Pour ceux qui n'aurait pas lu cet entretien dans Agoramag
___________________________________________________________

Philippe Thomas, secrétaire de l'association Oremus


Suite à la publication du sondage Ipsos sur les caholiques français et la messe traditionnelle, nous avons
demandé à Philippe Thomas, secrétaire de l'association Oremus, qui a publié ce sondage, de répondre à
quelques questions.

Propos recueillis par Bernard JOUSTRATE


AgoraMag : Philippe Thomas, votre association vient de publier les résultats d'un sondage que vous avez fait
réaliser par l'institut IPSOS sur la messe traditionnelle. Parlez-nous d'abord d'Oremus, qui êtes-vous ?

Oremus est une association de laïcs catholiques attachés à la messe traditionnelle qui a été fondée en 1994. A l'époque
le Barroux venait de remettre au Saint Père une supplique signée par plusieurs dizaines de milliers de fidèles demandant
une plus grande liberté pour la liturgie traditionnelle. Le pape avait dit à Dom Gérard "il faut convaincre les évêques"; à
son retour Dom Gérard nous avait confié cette supplique en nous disant "Faites quelque chose pour tous ces fidèles".
C'est le point de départ de notre association qui oeuvre pour que les fidèles voient leurs légitimes aspirations liturgiques
satisfaites dans le cadre d'une légitime application du motu proprio.
Notre groupe de laïcs s'enrichit d'année en année des correspondants locaux qui dans leur diocèse sont intéressés par
faire connaître nos informations et nous tenir au courant de la situation liturgique de leur diocèse. Vos lecteurs qui
souhaiteraient collaborer avec nous pour cela sont les bienvenus.

AgoraMag : En quoi consiste votre action ?

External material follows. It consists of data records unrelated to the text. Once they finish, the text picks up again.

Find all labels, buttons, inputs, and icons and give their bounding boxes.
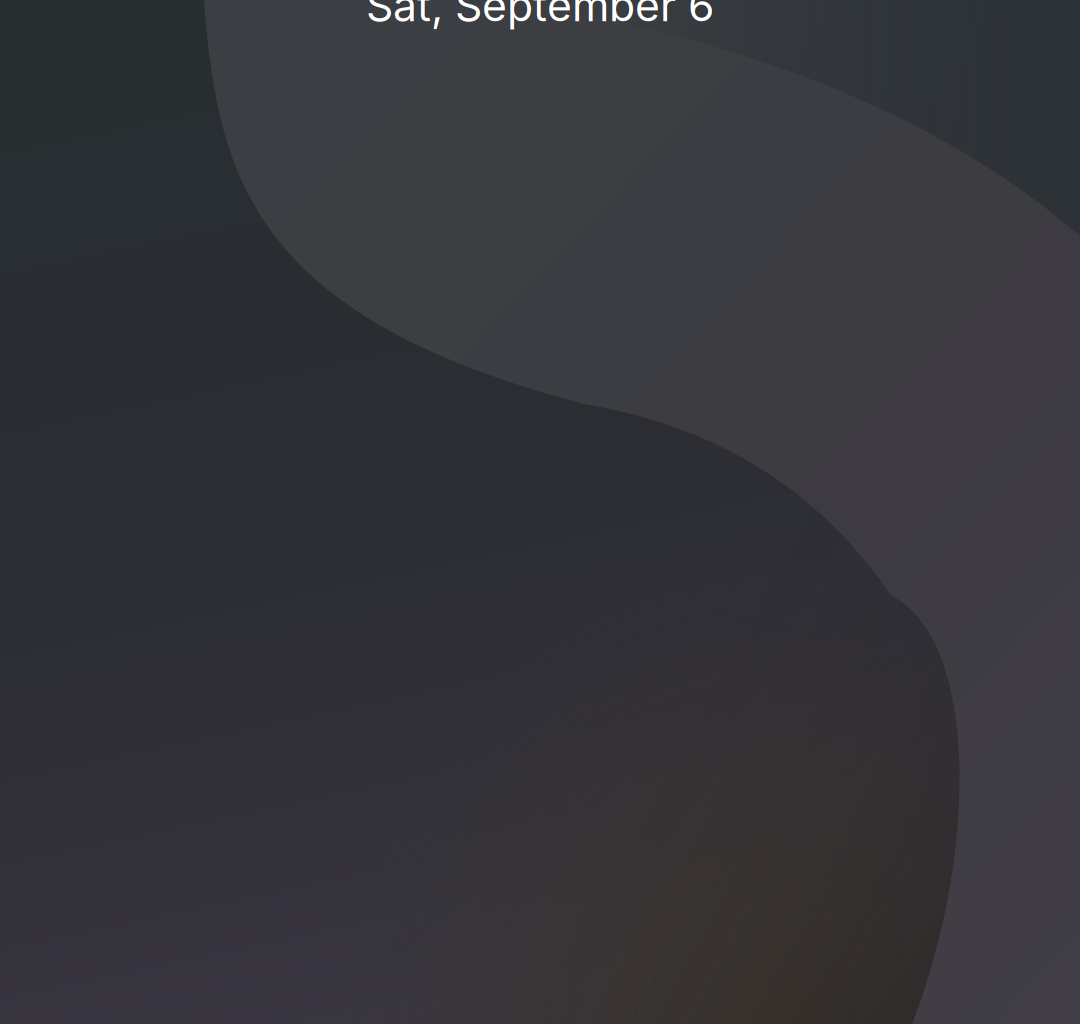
staticText: Sat, September 6 — [366, 0, 714, 32]
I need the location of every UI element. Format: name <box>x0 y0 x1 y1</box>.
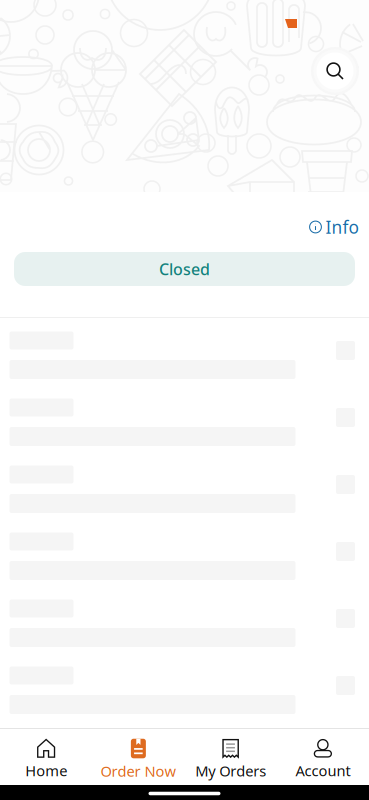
button[interactable]: Search <box>311 47 359 95</box>
staticText: My Orders <box>195 761 266 780</box>
staticText: Order Now <box>100 761 176 781</box>
button[interactable]: Info <box>309 217 359 237</box>
button[interactable]: Account <box>277 725 369 789</box>
staticText: Home <box>25 761 67 780</box>
button[interactable]: My Orders <box>184 725 277 789</box>
button[interactable]: Home <box>0 725 92 789</box>
staticText: Info <box>326 216 358 238</box>
staticText: Closed <box>159 258 210 280</box>
staticText: Account <box>295 761 350 780</box>
button[interactable]: Order Now <box>92 725 184 789</box>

Nous pensons qu'il n'est pas de notre ressort de demander la messe traditionnelle dans un diocèse si nous n'y résidons
pas. La solution ne peut être que locale et résulter dans l'établissement de liens fraternels entre les fidèles du diocèse et
leur évêque; si une association nationale s'avisait d'essayer d'obtenir dans un diocèse précis l'application concrète du
motu proprio elle se verrait légitimement répondre "ce n'est pas votre problème"; par contre nous pouvons par notre
action informer, d'une part les fidèles désireux de profiter du motu proprio et d'autre part les évêques et le clergé afin
qu'ils comprennent mieux les demandes qui leurs sont faites et les motivations qui les sous-tendent. A cet effet nous
publions 3 ou 4 fois par ans, la lettre d'Oremus, qui montre de numéro en numéro, qui sont les fidèles traditionalistes,
quelles sont leurs motivations, quels peuvent être leurs rapport avec l'autorité etc ... Nous publions des documents et des
réflexions qui, nous l'espérons, montrent qu'une application généreuse du motu proprio ne créera pas de problèmes dans
les diocèses et au contraire apaisera des plaies anciennes.

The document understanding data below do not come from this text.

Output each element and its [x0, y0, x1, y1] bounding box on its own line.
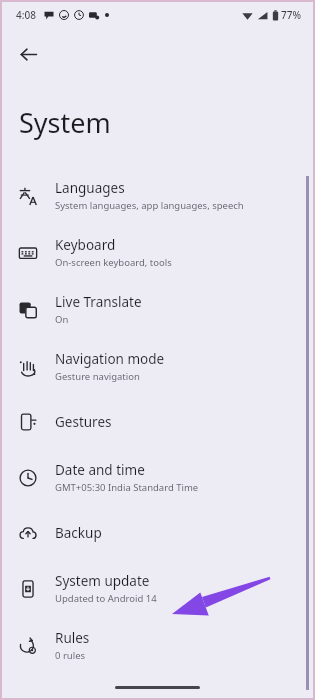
button[interactable]: System update: [0, 560, 315, 617]
staticText: 77%: [281, 8, 301, 22]
staticText: System update: [55, 572, 150, 590]
staticText: Languages: [55, 179, 125, 197]
staticText: Keyboard: [55, 236, 116, 254]
staticText: Backup: [55, 524, 102, 542]
button[interactable]: Gestures: [0, 395, 315, 449]
staticText: Updated to Android 14: [55, 592, 157, 605]
button[interactable]: Back: [8, 34, 48, 74]
button[interactable]: Navigation mode: [0, 338, 315, 395]
staticText: Navigation mode: [55, 350, 165, 368]
staticText: Rules: [55, 629, 90, 647]
staticText: Gesture navigation: [55, 370, 140, 383]
button[interactable]: Keyboard: [0, 224, 315, 281]
staticText: Gestures: [55, 413, 112, 431]
staticText: System: [19, 104, 111, 141]
button[interactable]: Backup: [0, 506, 315, 560]
staticText: GMT+05:30 India Standard Time: [55, 481, 199, 494]
staticText: On: [55, 313, 69, 326]
staticText: On-screen keyboard, tools: [55, 256, 172, 269]
staticText: System languages, app languages, speech: [55, 199, 244, 212]
button[interactable]: Live Translate: [0, 281, 315, 338]
button[interactable]: Languages: [0, 167, 315, 224]
button[interactable]: Date and time: [0, 449, 315, 506]
staticText: Date and time: [55, 461, 145, 479]
staticText: 0 rules: [55, 649, 86, 662]
button[interactable]: Rules: [0, 617, 315, 674]
staticText: Live Translate: [55, 293, 142, 311]
staticText: 4:08: [16, 8, 36, 22]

Nous avons également entrepris la publication annuelle d'un guide des lieux de messes traditionnelles dans le monde,
ainsi que différents livrets pour mieux faire connaître la liturgie traditionnelle.

Enfin nous intervenons ponctuellement auprès de groupes de fidèles, pour les aider dans leurs démarches, par des
conseils, des documents, l'expérience des autres diocèses et la fourniture des adresses de notre fichier dans leur
diocèse.

AgoraMag : Pourquoi avez-vous commandé ce sondage ?

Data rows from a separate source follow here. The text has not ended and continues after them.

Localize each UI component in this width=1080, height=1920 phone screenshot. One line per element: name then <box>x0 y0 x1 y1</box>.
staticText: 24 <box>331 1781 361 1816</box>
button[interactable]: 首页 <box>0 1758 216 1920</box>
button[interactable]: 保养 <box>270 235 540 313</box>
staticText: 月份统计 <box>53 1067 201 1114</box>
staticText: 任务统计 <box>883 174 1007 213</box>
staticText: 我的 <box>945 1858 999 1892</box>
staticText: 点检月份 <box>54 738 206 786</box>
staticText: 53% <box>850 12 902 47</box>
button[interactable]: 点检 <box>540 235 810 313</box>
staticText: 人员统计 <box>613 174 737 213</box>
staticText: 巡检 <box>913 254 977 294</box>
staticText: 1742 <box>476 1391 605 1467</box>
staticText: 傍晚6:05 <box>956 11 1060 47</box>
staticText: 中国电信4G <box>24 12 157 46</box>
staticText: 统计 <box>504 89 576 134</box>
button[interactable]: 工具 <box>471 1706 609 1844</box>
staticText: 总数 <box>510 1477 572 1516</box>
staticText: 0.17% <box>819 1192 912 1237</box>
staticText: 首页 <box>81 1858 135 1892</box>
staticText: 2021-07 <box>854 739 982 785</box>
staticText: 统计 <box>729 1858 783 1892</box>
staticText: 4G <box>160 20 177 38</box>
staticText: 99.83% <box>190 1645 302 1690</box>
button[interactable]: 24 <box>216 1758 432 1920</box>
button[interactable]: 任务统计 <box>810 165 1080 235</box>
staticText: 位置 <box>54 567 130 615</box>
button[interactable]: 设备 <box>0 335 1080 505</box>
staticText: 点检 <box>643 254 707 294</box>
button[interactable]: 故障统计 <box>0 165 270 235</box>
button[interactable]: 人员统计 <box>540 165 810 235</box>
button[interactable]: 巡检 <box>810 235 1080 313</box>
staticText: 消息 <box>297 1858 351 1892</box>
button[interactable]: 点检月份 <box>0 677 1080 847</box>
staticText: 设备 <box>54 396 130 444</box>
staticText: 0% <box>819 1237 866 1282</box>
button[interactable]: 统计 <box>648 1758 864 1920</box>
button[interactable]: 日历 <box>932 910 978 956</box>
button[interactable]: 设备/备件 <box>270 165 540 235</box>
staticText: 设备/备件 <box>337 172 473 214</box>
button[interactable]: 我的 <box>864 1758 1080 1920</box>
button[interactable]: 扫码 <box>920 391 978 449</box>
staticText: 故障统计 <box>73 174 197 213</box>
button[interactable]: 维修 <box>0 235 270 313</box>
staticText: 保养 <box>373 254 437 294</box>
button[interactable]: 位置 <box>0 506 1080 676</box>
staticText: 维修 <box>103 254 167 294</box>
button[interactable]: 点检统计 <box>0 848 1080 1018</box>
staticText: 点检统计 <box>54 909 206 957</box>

Lorsque nous demandons à des prêtres ou des évêques pourquoi le motu proprio n'est pas plus et mieux appliqué, on
nous répond soit que cela n'intéresse personne, soit que les fidèles seraient hostiles à une plus grande diffusion du rite
tridentin et que cela créerait inévitablement une division dans les diocèses. Or l'application du motu proprio dépend de
l'autorité locale de l'évêque; s'il est persuadé que cette demande est inexistante et causerait des troubles, pourquoi
autoriserait-il de telles célébrations ? On peut trouver cela injuste quand on est persuadé de la richesse que représente la
liturgie traditionnelle mais encore faut-il pouvoir en convaincre l'autorité compétente.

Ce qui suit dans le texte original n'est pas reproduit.